Universal Citation: IN Code § 23-1-38.5-10 (2017)
IC 23-1-38.5-10 Conversion of domestic and foreign corporations and other entities

     Note: This version of section effective until 1-1-2018. See also following repeal of this chapter, effective 1-1-2018.

     Sec. 10. (a) A domestic corporation may become a domestic other entity under a plan of entity conversion. If the organic law of the surviving entity does not provide for a conversion, section 14 of this chapter governs the effect of converting to that form of entity.

     (b) A domestic corporation may become a foreign other entity under a plan of entity conversion only if the entity conversion is permitted by the laws of the foreign jurisdiction. The laws of the foreign jurisdiction govern the effect of converting to an other entity in that jurisdiction.

     (c) A domestic other entity may become a domestic corporation under a plan of entity conversion. Section 15 of this chapter governs the effect of converting to a domestic corporation.

     (d) A domestic other entity may become a different domestic other entity under a plan of entity conversion.
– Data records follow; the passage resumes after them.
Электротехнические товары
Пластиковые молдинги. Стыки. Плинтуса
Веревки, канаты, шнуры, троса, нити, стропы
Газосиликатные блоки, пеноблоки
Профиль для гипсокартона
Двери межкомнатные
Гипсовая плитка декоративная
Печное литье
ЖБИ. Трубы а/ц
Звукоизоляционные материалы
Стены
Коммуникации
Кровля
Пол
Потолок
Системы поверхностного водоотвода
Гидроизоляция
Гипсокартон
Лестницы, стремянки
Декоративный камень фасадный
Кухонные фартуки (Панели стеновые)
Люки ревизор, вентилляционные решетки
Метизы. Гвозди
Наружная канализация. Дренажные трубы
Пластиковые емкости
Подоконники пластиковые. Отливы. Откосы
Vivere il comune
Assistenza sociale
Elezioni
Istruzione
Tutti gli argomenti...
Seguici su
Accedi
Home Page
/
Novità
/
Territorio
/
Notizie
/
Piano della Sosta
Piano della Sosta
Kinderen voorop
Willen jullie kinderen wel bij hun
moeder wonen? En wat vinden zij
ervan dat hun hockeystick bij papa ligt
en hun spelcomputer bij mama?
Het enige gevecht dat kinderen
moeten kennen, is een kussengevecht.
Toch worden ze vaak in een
If the organic law of the surviving entity does not provide for a conversion, section 15 of this chapter governs the effect of converting to the different domestic other entity.
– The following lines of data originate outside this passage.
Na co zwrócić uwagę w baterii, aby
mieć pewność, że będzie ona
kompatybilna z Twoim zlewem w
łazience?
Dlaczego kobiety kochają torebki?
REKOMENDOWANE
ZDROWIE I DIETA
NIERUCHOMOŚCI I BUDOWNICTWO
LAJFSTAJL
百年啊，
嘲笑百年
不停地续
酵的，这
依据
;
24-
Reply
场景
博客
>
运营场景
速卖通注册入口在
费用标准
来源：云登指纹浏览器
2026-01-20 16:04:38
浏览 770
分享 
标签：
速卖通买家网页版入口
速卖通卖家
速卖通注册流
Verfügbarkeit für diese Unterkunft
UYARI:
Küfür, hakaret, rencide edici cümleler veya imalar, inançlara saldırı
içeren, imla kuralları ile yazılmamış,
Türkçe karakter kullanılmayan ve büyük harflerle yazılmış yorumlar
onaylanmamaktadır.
     (e) A domestic other entity may become a foreign other entity under a plan of entity conversion only if the entity conversion is permitted by the laws of the foreign jurisdiction. The laws of the foreign jurisdiction govern the effect of converting to an other entity in that jurisdiction.
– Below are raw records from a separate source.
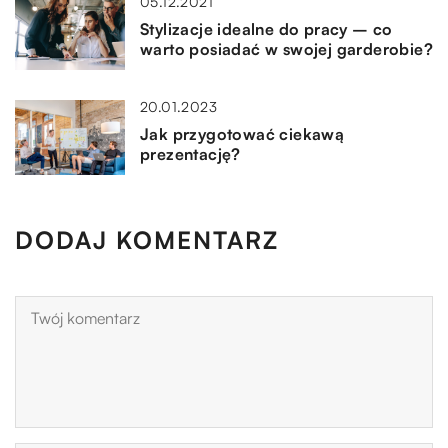
05.12.2021
Stylizacje idealne do pracy – co
warto posiadać w swojej garderobie?
20.01.2023
Jak przygotować ciekawą
prezentację?
DODAJ KOMENTARZ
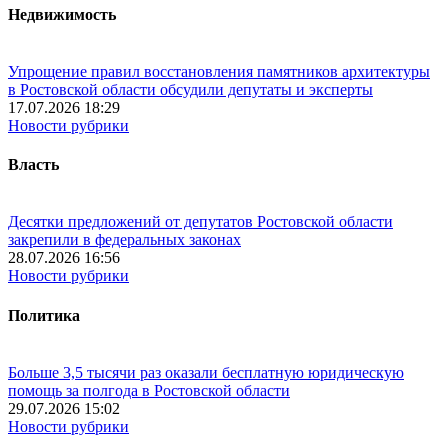
Недвижимость
Упрощение правил восстановления памятников архитектуры
в Ростовской области обсудили депутаты и эксперты
17.07.2026 18:29
Новости рубрики
Власть
Десятки предложений от депутатов Ростовской области
закрепили в федеральных законах
28.07.2026 16:56
Новости рубрики
Политика
Больше 3,5 тысячи раз оказали бесплатную юридическую
помощь за полгода в Ростовской области
29.07.2026 15:02
Новости рубрики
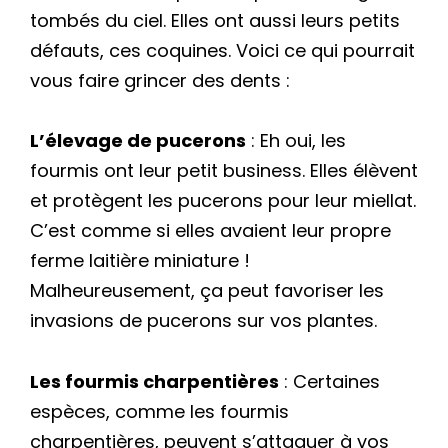
tombés du ciel. Elles ont aussi leurs petits
défauts, ces coquines. Voici ce qui pourrait
vous faire grincer des dents :
L’élevage de pucerons
: Eh oui, les
fourmis ont leur petit business. Elles élèvent
et protègent les pucerons pour leur miellat.
C’est comme si elles avaient leur propre
ferme laitière miniature !
Malheureusement, ça peut favoriser les
invasions de pucerons sur vos plantes.
Les fourmis charpentières
: Certaines
espèces, comme les fourmis
charpentières, peuvent s’attaquer à vos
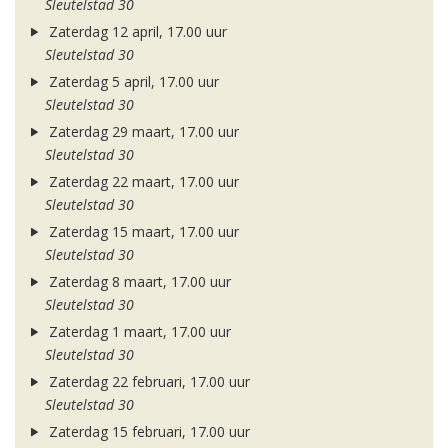
Sleutelstad 30
Zaterdag 12 april, 17.00 uur
Sleutelstad 30
Zaterdag 5 april, 17.00 uur
Sleutelstad 30
Zaterdag 29 maart, 17.00 uur
Sleutelstad 30
Zaterdag 22 maart, 17.00 uur
Sleutelstad 30
Zaterdag 15 maart, 17.00 uur
Sleutelstad 30
Zaterdag 8 maart, 17.00 uur
Sleutelstad 30
Zaterdag 1 maart, 17.00 uur
Sleutelstad 30
Zaterdag 22 februari, 17.00 uur
Sleutelstad 30
Zaterdag 15 februari, 17.00 uur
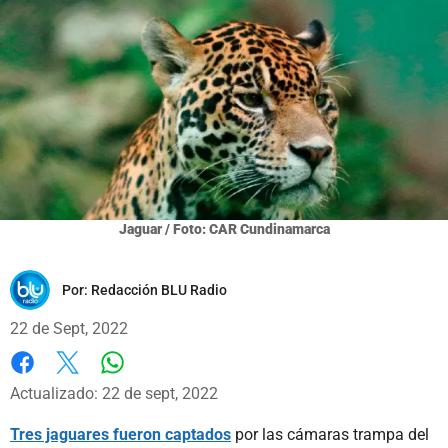
Jaguar / Foto: CAR Cundinamarca
Por:
Redacción BLU Radio
22 de Sept, 2022
Whatsapp
Facebook
X
Actualizado: 22 de sept, 2022
Tres jaguares fueron captados
por las cámaras trampa del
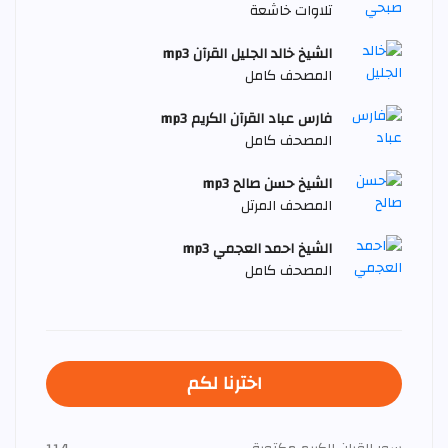
تلاوات خاشعة
الشيخ خالد الجليل القرآن mp3
المصحف كامل
فارس عباد القرآن الكريم mp3
المصحف كامل
الشيخ حسن صالح mp3
المصحف المرتل
الشيخ احمد العجمي mp3
المصحف كامل
اخترنا لكم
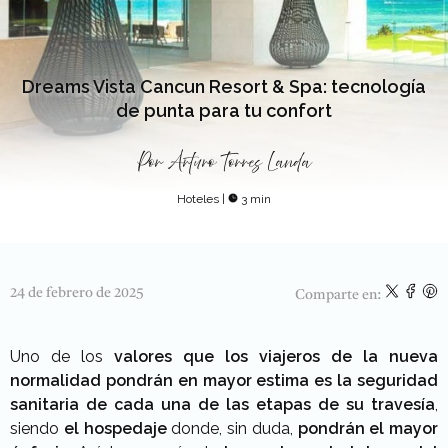
Dreams Vista Cancun Resort & Spa: tecnología
de punta para tu confort
Por
Arturo Torres Landa
Hoteles
|
3 min
24 de febrero de 2025
Comparte en:
Uno de los
valores que los viajeros de la nueva
normalidad
pondrán en mayor estima es la seguridad
sanitaria de cada una de las etapas de su travesía
,
siendo
el hospedaje
donde, sin duda,
pondrán el mayor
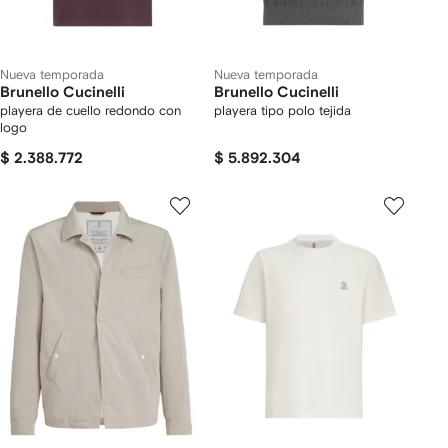
Nueva temporada
Nueva temporada
Brunello Cucinelli
Brunello Cucinelli
playera de cuello redondo con
playera tipo polo tejida
logo
$ 2.388.772
$ 5.892.304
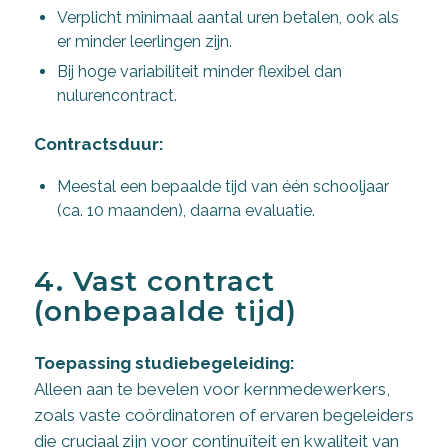
Verplicht minimaal aantal uren betalen, ook als
er minder leerlingen zijn.
Bij hoge variabiliteit minder flexibel dan
nulurencontract.
Contractsduur:
Meestal een bepaalde tijd van één schooljaar
(ca. 10 maanden), daarna evaluatie.
4. Vast contract
(onbepaalde tijd)
Toepassing studiebegeleiding:
Alleen aan te bevelen voor kernmedewerkers,
zoals vaste coördinatoren of ervaren begeleiders
die cruciaal zijn voor continuïteit en kwaliteit van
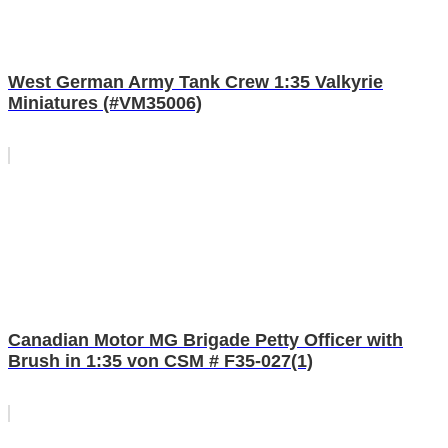
West German Army Tank Crew 1:35 Valkyrie
Miniatures (#VM35006)
Canadian Motor MG Brigade Petty Officer with
Brush in 1:35 von CSM # F35-027(1)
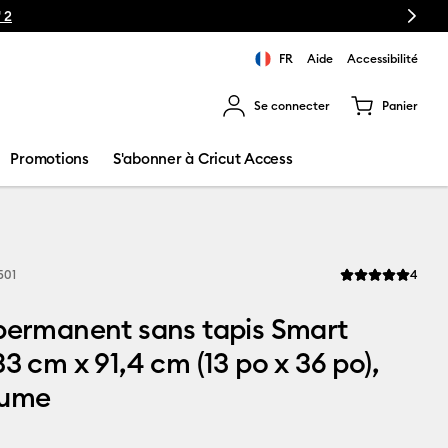
Next
 2
FR
Aide
Accessibilité
Se connecter
Panier
ns les résultats de recherche.
Promotions
S'abonner à Cricut Access
Revi
501
4
La note moyenne d
permanent sans tapis Smart
33 cm x 91,4 cm (13 po x 36 po),
cume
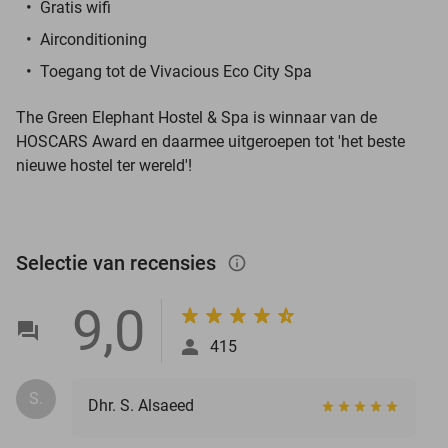
Gratis wifi
Airconditioning
Toegang tot de Vivacious Eco City Spa
The Green Elephant Hostel & Spa
is winnaar van de
HOSCARS Award en daarmee uitgeroepen tot 'het beste
nieuwe hostel ter wereld'!
Selectie van recensies
info_outlined
9,0
415
S.
Dhr. S. Alsaeed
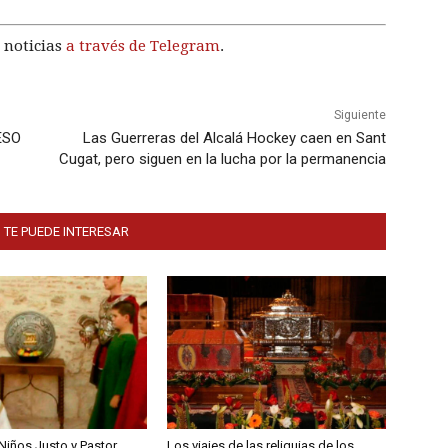
 noticias
a través de Telegram
.
Siguiente
ESO
Las Guerreras del Alcalá Hockey caen en Sant
Cugat, pero siguen en la lucha por la permanencia
 TE PUEDE INTERESAR
Niños Justo y Pastor
Los viajes de las reliquias de los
     (f) A domestic other entity may become a foreign corporation under a plan of entity conversion only if the entity conversion is permitted by the laws of the foreign jurisdiction. The laws of the foreign jurisdiction govern the effect of converting to a corporation in that jurisdiction.

     (g) A foreign other entity may become a domestic corporation or other entity if the organic law of the foreign other entity authorizes the entity to become an entity in another jurisdiction. The laws of Indiana govern the effect of converting to a domestic corporation or other entity under this chapter.

     (h) A foreign corporation may become a domestic other entity if the organic law of the foreign corporation authorizes the corporation to become an entity in another jurisdiction. The laws of Indiana govern the effect of converting to a domestic other entity under this chapter.

     (i) If the organic law of a domestic other entity does not provide procedures for the approval of an entity conversion, the conversion must be adopted and approved, and the entity conversion effectuated, in the same manner as a merger of the other entity, and its interest holders are entitled to appraisal rights if appraisal rights are available upon any type of merger under the organic law of the other entity. If the organic law of a domestic other entity does not provide procedures for the approval of either an entity conversion or a merger, a plan of entity conversion must be adopted and approved and the entity conversion effectuated in accordance with the procedures set forth in this chapter and in IC 23-1-40. For purposes of applying this chapter and IC 23-1-40:

(1) the other entity and its interest holders, interests, and organic documents taken together are considered a domestic corporation and the shareholders, shares, and articles of incorporation of a domestic corporation, as the context may require; and

(2) if the business and affairs of the other entity are managed by a group of persons that is not identical to the interest holders, that group is considered the board of directors.

     (j) If as a result of conversion one (1) or more shareholders or interest holders of a surviving entity become subject to owner liability for the debts, obligations, or liabilities of the surviving entity or any other person or entity, approval of the plan of conversion requires each shareholder or interest holder of the converting entity to execute a separate written consent to become subject to owner liability.